TASK REQUIREMENTS:
Look below for the line containing "แก้ไขการแสดงผล"; write out that line and each one after it to the end, exactly, and nothing else.

TASK INPUTS:
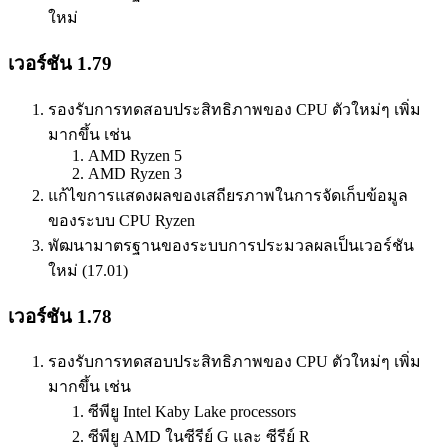
ใหม่
เวอร์ชัน 1.79
รองรับการทดสอบประสิทธิภาพของ CPU ตัวใหม่ๆ เพิ่ม
มากขึ้น เช่น
AMD Ryzen 5
AMD Ryzen 3
แก้ไขการแสดงผลของเสถียรภาพในการจัดเก็บข้อมูล
ของระบบ CPU Ryzen
พัฒนามาตรฐานของระบบการประมวลผลเป็นเวอร์ชัน
ใหม่ (17.01)
เวอร์ชัน 1.78
รองรับการทดสอบประสิทธิภาพของ CPU ตัวใหม่ๆ เพิ่ม
มากขึ้น เช่น
ซีพียู Intel Kaby Lake processors
ซีพียู AMD ในซีรีย์ G และ ซีรีย์ R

ANSWER TO THIS TASK:
แก้ไขการแสดงผลของเสถียรภาพในการจัดเก็บข้อมูล
ของระบบ CPU Ryzen
พัฒนามาตรฐานของระบบการประมวลผลเป็นเวอร์ชัน
ใหม่ (17.01)
เวอร์ชัน 1.78
รองรับการทดสอบประสิทธิภาพของ CPU ตัวใหม่ๆ เพิ่ม
มากขึ้น เช่น
ซีพียู Intel Kaby Lake processors
ซีพียู AMD ในซีรีย์ G และ ซีรีย์ R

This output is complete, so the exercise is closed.